CINTA SEORANG PANGERAN

Mobilisasi Para Pelayan



Mobilisasi Para Pelayan

0Nizam melihat ke belakang dan di belakang ternyata berdiri Bastnah dengan Wajan teplon di tangannya. Ia memegang gagang wajan dengan kedua tangannya dan memukulkan dengan sekuat tenaga ke kepala penjaga itu.     

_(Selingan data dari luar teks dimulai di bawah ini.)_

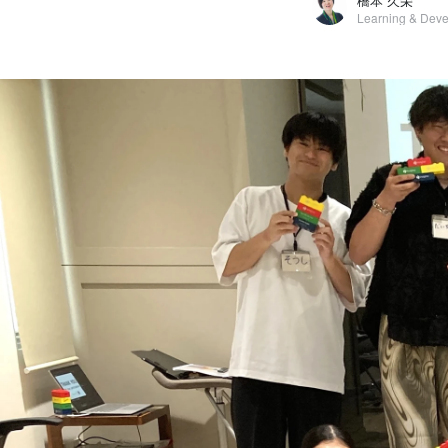
橋本 久栄
橋本 久栄
インパクトジャパン株式会社 / Learning & Development Catalyst / Brand Enhancement Department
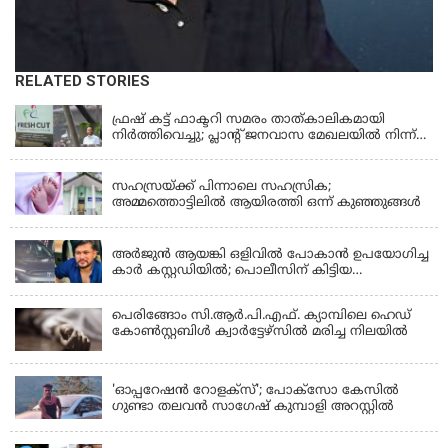
RELATED STORIES
KERALA
ഫ്രഷ് കട്ട് ഫാക്ടറി സമരം താത്കാലികമായി
നിർത്തിവെച്ചു; പ്ലാൻ്റ് ജനവാസ മേഖലയിൽ നിന്ന്
മാറ്റാൻ കമ്പനി സന്നദ്ധത അറിയിച്ചതായി പി.കെ
KERALA
ഫിറോസ് എംഎൽഎ
സഹസ്രയ്ക്ക് പിന്നാലെ സഹസ്രിക;
അമ്മത്തൊട്ടിലില്‍ ആയിരത്തി ഒന്ന് കുഞ്ഞുങ്ങള്‍
KERALA
അർജുൻ ആയങ്കി ഒളിവിൽ പോകാൻ ഉപയോഗിച്ച
കാർ കസ്റ്റഡിയിൽ; പൊലീസിന് കിട്ടിയ
വാഹനത്തിന്റെ ഉടമ അർജുന്റെ ഭാര്യ
പെരിങ്ങോം സി.ആർ.പി.എഫ്. ക്യാമ്പിലെ ഹെഡ്
കോൺസ്റ്റബിൾ ക്വാർട്ടേഴ്സിൽ മരിച്ച നിലയിൽ
LATEST NEWS
'ഓപ്പറേഷൻ റോളക്സ്'; പോക്സോ കേസിൽ
ഗുണ്ടാ തലവൻ സാഗേഷ് കുമ്പാളി അറസ്റ്റിൽ
KERALA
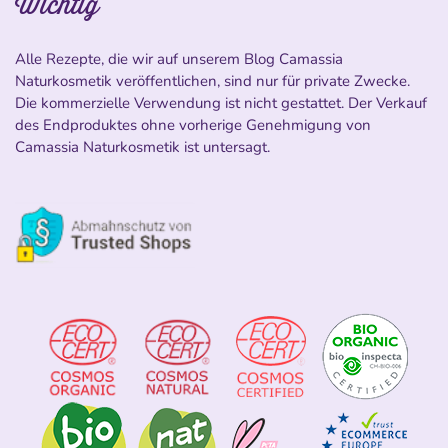
Wichtig
Alle Rezepte, die wir auf unserem Blog Camassia
Naturkosmetik veröffentlichen, sind nur für private Zwecke.
Die kommerzielle Verwendung ist nicht gestattet. Der Verkauf
des Endproduktes ohne vorherige Genehmigung von
Camassia Naturkosmetik ist untersagt.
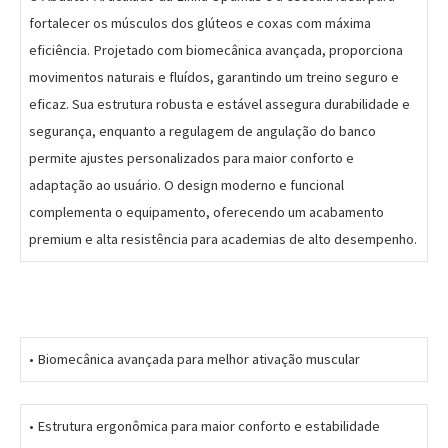
fortalecer os músculos dos glúteos e coxas com máxima
eficiência. Projetado com biomecânica avançada, proporciona
movimentos naturais e fluídos, garantindo um treino seguro e
eficaz. Sua estrutura robusta e estável assegura durabilidade e
segurança, enquanto a regulagem de angulação do banco
permite ajustes personalizados para maior conforto e
adaptação ao usuário. O design moderno e funcional
complementa o equipamento, oferecendo um acabamento
premium e alta resistência para academias de alto desempenho.
•⁠ ⁠Biomecânica avançada para melhor ativação muscular
•⁠ ⁠Estrutura ergonômica para maior conforto e estabilidade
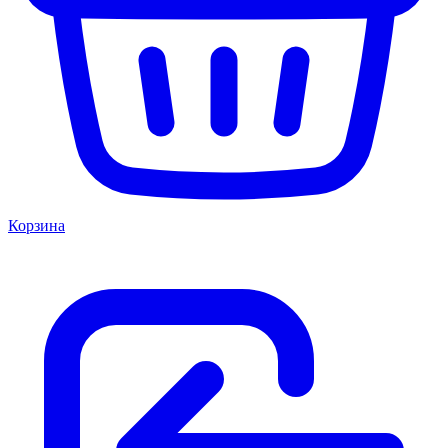
Корзина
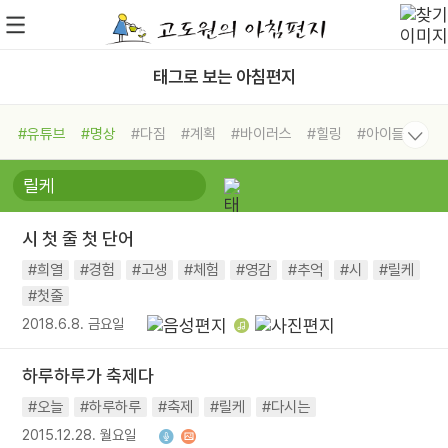
태그로 보는 아침편지
#유튜브
#명상
#다짐
#계획
#바이러스
#힐링
#아이들
#비전캠프
#독서캠프
#삶
#경험
#사람
#도움
#선택
#희망
#나눔
#친구
#링컨학교
#극복
#리더
#위기
시 첫 줄 첫 단어
#독서
#건강
#면역력
#희열
#경험
#고생
#체험
#영감
#추억
#시
#릴케
#첫줄
2018.6.8. 금요일
하루하루가 축제다
#오늘
#하루하루
#축제
#릴케
#다시는
2015.12.28. 월요일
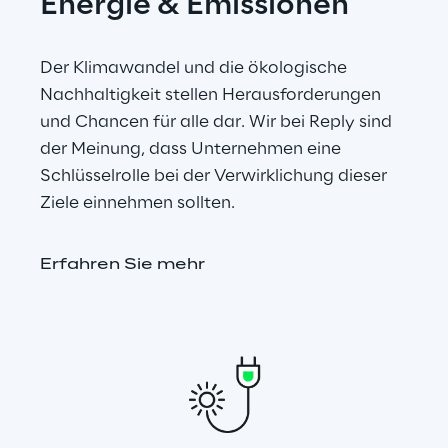
Energie & Emissionen
Der Klimawandel und die ökologische 
Nachhaltigkeit stellen Herausforderungen 
und Chancen für alle dar. Wir bei Reply sind 
der Meinung, dass Unternehmen eine 
Schlüsselrolle bei der Verwirklichung dieser 
Ziele einnehmen sollten.
Erfahren Sie mehr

Nizam terkesiap melihat di belakang Bastnah berdiri beberapa pelayan dengan memegang beberapa peralatan dapur dan bahkan ada yang memegang stick baseball milik Nizam. Nizam mengernyitkan keningnya melihat tongkat baseball miliknya yang sangat berharga karena ditandatangani oleh pemain baseball terkenal di Amerika. Tapi lupakanlah itu semua. Ada perasaan haru melihat para pelayan yang berdiri di barisan mereka dengan senjata se adanya siap bertempur.     

"Ka..kalian ? " Kata Nizam sambil menggelengkan kepalanya dan Ia tahu benar siapa yang menggerakkan mereka.     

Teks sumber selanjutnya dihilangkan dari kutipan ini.